Sweden uses drones to fight cardiac arrest

Flying drones with defibrillators to help cardiac arrest patients is faster than ambulances in two out of three cases, a new Swedish study published in The Lancet Digital Health found.

The survival rate of patients with cardiac arrests in Sweden is the same as it was ten years ago, and although thousands of automated external defibrillators have been installed in public spaces such as shopping centres and libraries, it has made little difference.

“Most cardiac arrests happen at home. If we want to help more people survive, we need to help them more quickly on the spot”, Andreas Claesson, a paramedic for 25 years and an associate professor of emergency medicine at the university Karolinska Institutet in Stockholm, told Euractiv.

The solution might just come from the sky. A new Swedish research study shows that drones are faster than ambulances in two out of three cases, or in 67 % of the occasions when deployed.

Drones vs ambulances

The novel approach was tested from April 2021 to May 2022 in real-world circumstances in five semi-urban areas in the western region of  Västra Götaland in Sweden, home to some 200,000 people.

In the event of an emergency call, the drone received the alert at the same time as two ambulances. It flew in an automated fashion to the reported address, delivering a basket containing a defibrillator. In almost all cases (91%), this life-saving device was winched down within 15 meters of the door of the building or the patient.

However, the drones used by the operator Everdrone could not be used or deployed in windy, rainy or snowy weather and were sometimes hampered by flying restrictions.

Drones were used in 72 out of 211 cases of suspected cardiac arrests during the study period. Of these, a defibrillator was safely delivered in 58 cases (in the remaining 14, the drones were recalled by the dispatch centre).

Of these 58 cases, the drone outpaced the ambulances 37 times (67%), with a median time of 3 minutes and 14 seconds.

Moreover, in 25 % of the cases, the drone was almost eight minutes ahead, says Claesson, who describes the response time as a crucial factor.

Of the 37 cases, 18 were true out-of-hospital cardiac arrests, and bystanders attached the defibrillators to 6 of those patients, one of whom survived for over 30 days, according to the results recently reported in The Lancet Digital Health.

The next steps

Now, Andreas Claesson is digging deeper into the research statistics and listening to the alarm calls to find out why bystanders did not use the defibrillator more often.

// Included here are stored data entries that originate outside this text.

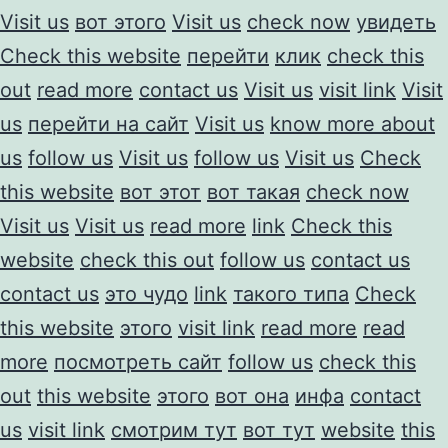
Visit us
вот этого
Visit us
check now
увидеть
Check this website
перейти
клик
check this
out
read more
contact us
Visit us
visit link
Visit
us
перейти на сайт
Visit us
know more about
us
follow us
Visit us
follow us
Visit us
Check
this website
вот этот
вот такая
check now
Visit us
Visit us
read more
link
Check this
website
check this out
follow us
contact us
contact us
это чудо
link
такого типа
Check
this website
этого
visit link
read more
read
more
посмотреть сайт
follow us
check this
out
this website
этого
вот она
инфа
contact
us
visit link
смотрим тут
вот тут
website
this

“I believe six out of 18 cases could be considered good because there may be people who don’t understand what to do or simply can’t do it”, he explains.

When the defibrillator is switched on, an automated voice guides the bystander and dispatcher on what to do. Once the defibrillator is appropriately attached to a patient, it uses an ECG electrocardiogram to analyse the heart’s electrical signals and detect any heart problems.

“Sometimes the heart may have stopped beating, with no activity. Then, there is no point in using the defibrillator. Instead, the device can advise bystanders on how to perform chest compressions”, says Claesson, emphasising that the study is a feasibility study.

“We now know that we have a transport system that works. It can also be used for other medical purposes, to deliver an auto-injector of adrenaline in case of an allergic reaction, a naloxone spray in the case of a drug overdose or a trauma dressing in the case of a shooting or a traffic accident”, he added.

The drones are still flying defibrillators in the five areas, and both the researchers and the Västra Götaland region see a lot of potential in the model.

One opportunity is to link the drone system to the Sms-livräddare network (mobile SMS rescuers), where volunteer responders trained in heart and lung rescue – can be alerted when someone calls 112 and the call centre suspects a cardiac arrest.

According to the network, around 350,000 people in Europe suffer from out-of-hospital cardiac arrest every year, and only around 10% of them survive.

A unique system

Magnus Kristiansson, the region’s project manager, told Euractiv that, to his knowledge, the drone system is unique in Europe.

“In the region, we are now looking at different approaches on how to use the drones in pre-hospital care”, he says.

Another drone test is now being carried out by the region and Norway, funded by the EU Interreg programme.

“The drones that have cameras fly out to traffic or other accidents where the emergency centre needs to film and monitor the situation”, Kristiansson tells Euractiv.

Everdrone, the operator, is planning to invest in the next generation of drones, which can fly in rainy weather and over longer distances.

“We see this as a technical element that we can use in many future scenarios. Not only to deliver defibrillators but also to create equal care, even for those who live on islands near our costs, for example”, Magnus Kristiansson says.

Additionally, EENA, the European Emergency Number Association, has been proactively involved in developing drone use for emergencies, including testing the use of AED-equipped UAV in Sweden in 2021”, according to its Executive Director Gary Machado.

“We concluded that UAV AED delivery is showing great potential as a way to improve OHCA survival rates, and we are pleased to see this technology expanded to other life-saving medical treatments and look forward to the possibilities this will bring for public safety in Europe”, he added in a comment to Euractiv.